Aunque las tecnologías se nos presenten como neutrales no lo son. No se diseñan en el vacío, ni se usan desde ningún lugar. El desarrollo tecnológico está marcado por unos contextos y condicionantes ideológicos que tienen que ver con el género, con nuestra orientación sexual, clase, raza, edad, cultura. Actualmente, la tendencia neoliberal global y, muy especialmente, en los contextos donde se desarrollan más intensamente ciertas tecnologías imperantes, es configurar sistemas operativos, redes, servicios e infraestructura capitalista y patriarcal que tienen importantes consecuencias en cuanto a distribución de recursos y poder. El colonialismo digital y los nuevos algoritmos opacos se asientan y nos adentran en burbujas claramente generizadas resultando un campo de cultivo ideal para las ideologías de género machistas, las de siempre y las renovadas. Así se favorece la relación privilegiada de las tecnologías de algunos países, comunidades y personas, mientras se excluye a otras.

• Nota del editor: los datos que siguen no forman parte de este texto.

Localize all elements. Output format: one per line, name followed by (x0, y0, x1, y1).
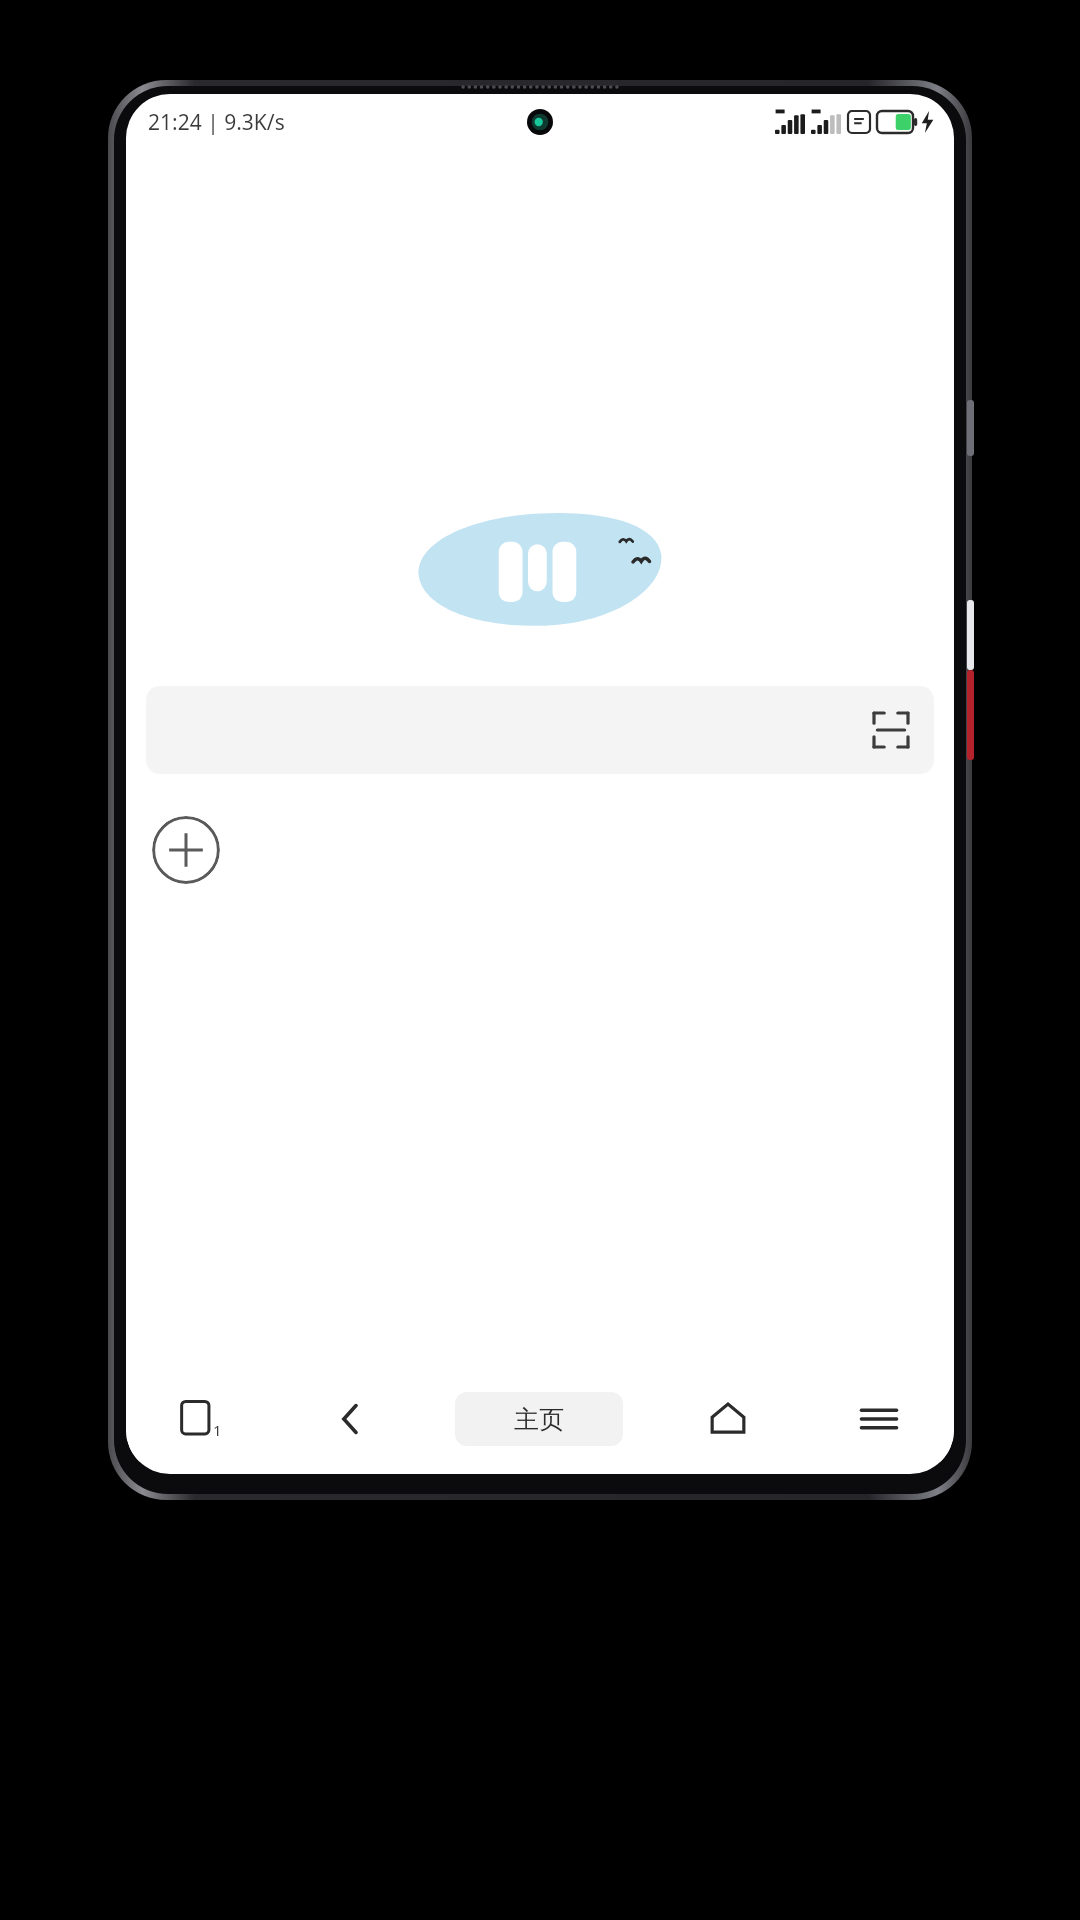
button[interactable]: Home (652, 1376, 803, 1462)
button[interactable]: Menu (803, 1376, 954, 1462)
button[interactable]: Scan QR code (146, 686, 934, 774)
button[interactable]: 主页 (455, 1392, 623, 1446)
button[interactable]: Scan QR code (870, 709, 912, 751)
button[interactable]: Add new tab (152, 816, 220, 884)
button[interactable]: Tabs (126, 1376, 276, 1462)
staticText: 主页 (514, 1404, 564, 1435)
staticText: 21:24 | 9.3K/s (148, 108, 285, 137)
button[interactable]: Back (276, 1376, 426, 1462)
other: Illustration (415, 510, 665, 628)
staticText: 1 (213, 1420, 222, 1440)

Las posibilidades de acceso, uso y participación efectiva en el diseño de las tecnologías adolecen de importantes desigualdades de género. Los hombres blancos, occidentales, de clase alta, capacitados, heterosexuales y sus empresas, gobiernos y redes acaban dominando las tecnologías, mientras las mujeres, personas LGTBIQ* y tantas otras colectividades pueden acabar oprimidas por ello. Así hoy, la tecnología ya está politizada, y por eso necesita de una repolitización que hackee, desprograme y erosione definitivamente la fuerte alianza capitalista patriarcal.

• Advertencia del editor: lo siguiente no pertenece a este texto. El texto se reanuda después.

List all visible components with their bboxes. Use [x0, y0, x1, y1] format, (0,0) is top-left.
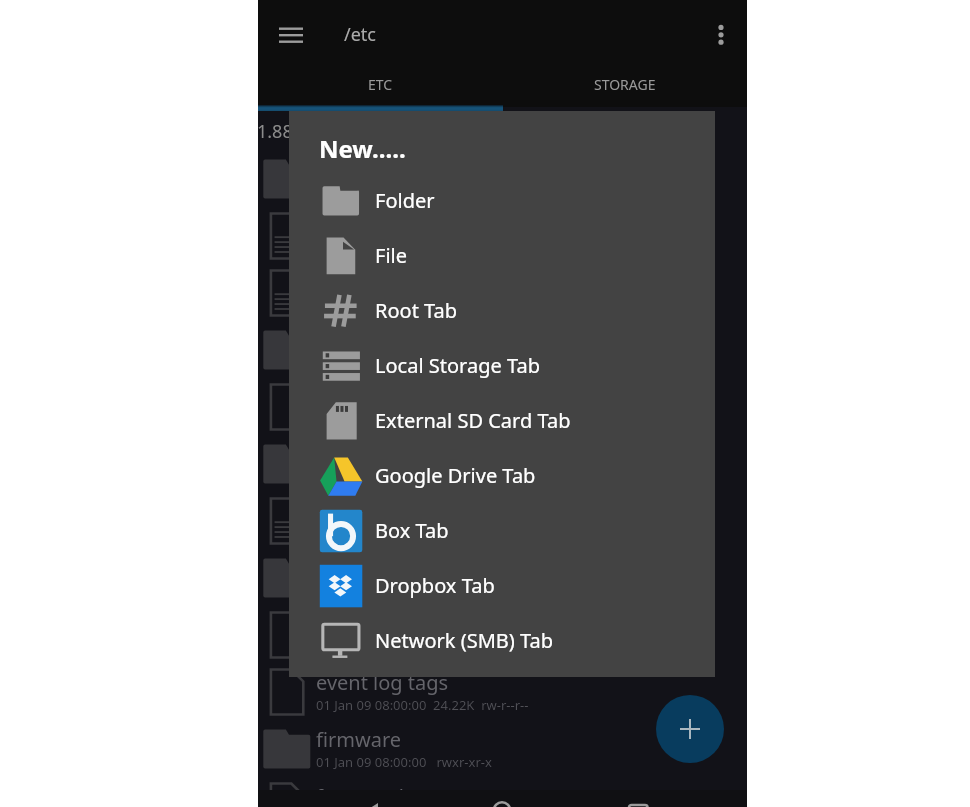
- button[interactable]: STORAGE: [502, 62, 747, 107]
- button[interactable]: ETC: [258, 62, 502, 107]
- staticText: 1.88G free of 3.06G: [258, 119, 420, 144]
- staticText: hosts: [316, 498, 367, 525]
- button[interactable]: Network (SMB) Tab: [289, 613, 715, 668]
- staticText: Dropbox Tab: [375, 572, 495, 599]
- staticText: 01 Jan 09 08:00:00 24.22K rw-r--r--: [316, 696, 529, 714]
- staticText: event log tags: [316, 669, 449, 696]
- staticText: Root Tab: [375, 297, 458, 324]
- staticText: 01 Jan 09 08:00:00 1.01K rw-r--r--: [316, 411, 521, 429]
- button[interactable]: Dropbox Tab: [289, 558, 715, 613]
- staticText: New.....: [319, 132, 406, 165]
- button[interactable]: dnsmasq.conf: [258, 606, 747, 663]
- button[interactable]: dbus.conf: [258, 378, 747, 435]
- button[interactable]: Google Drive Tab: [289, 448, 715, 503]
- button[interactable]: Create new: [656, 695, 724, 763]
- button[interactable]: bluetooth: [258, 150, 747, 207]
- button[interactable]: permissions: [258, 549, 747, 606]
- staticText: init.d: [316, 441, 364, 468]
- staticText: fonts.xml: [316, 783, 404, 790]
- staticText: 01 Jan 09 08:00:00 1.17K rw-r--r--: [316, 297, 521, 315]
- staticText: dnsmasq.conf: [316, 612, 449, 639]
- button[interactable]: Local Storage Tab: [289, 338, 715, 393]
- button[interactable]: Root Tab: [289, 283, 715, 338]
- button[interactable]: hosts: [258, 492, 747, 549]
- button[interactable]: Folder: [289, 173, 715, 228]
- staticText: /etc: [344, 22, 376, 47]
- staticText: Network (SMB) Tab: [375, 627, 554, 654]
- staticText: File: [375, 242, 407, 269]
- staticText: 01 Jan 09 08:00:00 22.50K rw-r--r--: [316, 240, 529, 258]
- staticText: audio_effects.conf: [316, 270, 488, 297]
- button[interactable]: File: [289, 228, 715, 283]
- button[interactable]: event log tags: [258, 663, 747, 720]
- button[interactable]: More options: [708, 20, 734, 46]
- staticText: Google Drive Tab: [375, 462, 536, 489]
- staticText: bluetooth: [316, 156, 409, 183]
- staticText: External SD Card Tab: [375, 407, 571, 434]
- button[interactable]: Box Tab: [289, 503, 715, 558]
- staticText: STORAGE: [594, 75, 656, 94]
- staticText: permissions: [316, 555, 431, 582]
- staticText: ETC: [368, 75, 393, 94]
- staticText: 01 Jan 09 08:00:00 1.12K rw-r--r--: [316, 639, 521, 657]
- button[interactable]: fonts.xml: [258, 777, 747, 790]
- staticText: 01 Jan 09 08:00:00 rwxr-xr-x: [316, 354, 492, 372]
- button[interactable]: External SD Card Tab: [289, 393, 715, 448]
- staticText: Local Storage Tab: [375, 352, 540, 379]
- staticText: 01 Jan 09 08:00:00 rwxr-xr-x: [316, 183, 492, 201]
- staticText: apns-conf.xml: [316, 213, 449, 240]
- staticText: 01 Jan 09 08:00:00 rwxr-xr-x: [316, 582, 492, 600]
- button[interactable]: init.d: [258, 435, 747, 492]
- staticText: firmware: [316, 726, 402, 753]
- button[interactable]: audio_effects.conf: [258, 264, 747, 321]
- button[interactable]: firmware: [258, 720, 747, 777]
- staticText: 01 Jan 09 08:00:00 1.31K rw-r--r--: [316, 525, 521, 543]
- staticText: dhcpcd: [316, 327, 385, 354]
- staticText: Box Tab: [375, 517, 449, 544]
- staticText: 01 Jan 09 08:00:00 rwxr-xr-x: [316, 468, 492, 486]
- button[interactable]: dhcpcd: [258, 321, 747, 378]
- button[interactable]: apns-conf.xml: [258, 207, 747, 264]
- button[interactable]: Open navigation drawer: [278, 21, 304, 47]
- staticText: Folder: [375, 187, 435, 214]
- staticText: 01 Jan 09 08:00:00 rwxr-xr-x: [316, 753, 492, 771]
- staticText: dbus.conf: [316, 384, 409, 411]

El género y las tecnologías se construyen mutuamente de forma fluida y dinámica, sin que haya una política feminista detrás, por lo que esta co-construcción puede resultar no liberadora. Debemos construir tecnologías que persigan y sirvan a las diversas causas y agendas feministas desde las necesidades e intereses situados y con impactos transformadores de género. Las tecnologías deben ser diseñadas, administradas y habitadas por y con las feministas y en alianza con todas las demás colectividades desprivilegiadas y en pro de la liberación, mirando desde las unas y las otras. Ello pasa, entre otros aspectos, porque los ámbitos tecnológicos resulten amigables y seguros, también libres de violencias machistas y de todo tipo. Sobre todo, debemos avanzar hacia unas tecnologías que favorezcan y sean la expresión de la diversidad, el cuidado, la autonomía, el empoderamiento y la accesibilidad para muchas más.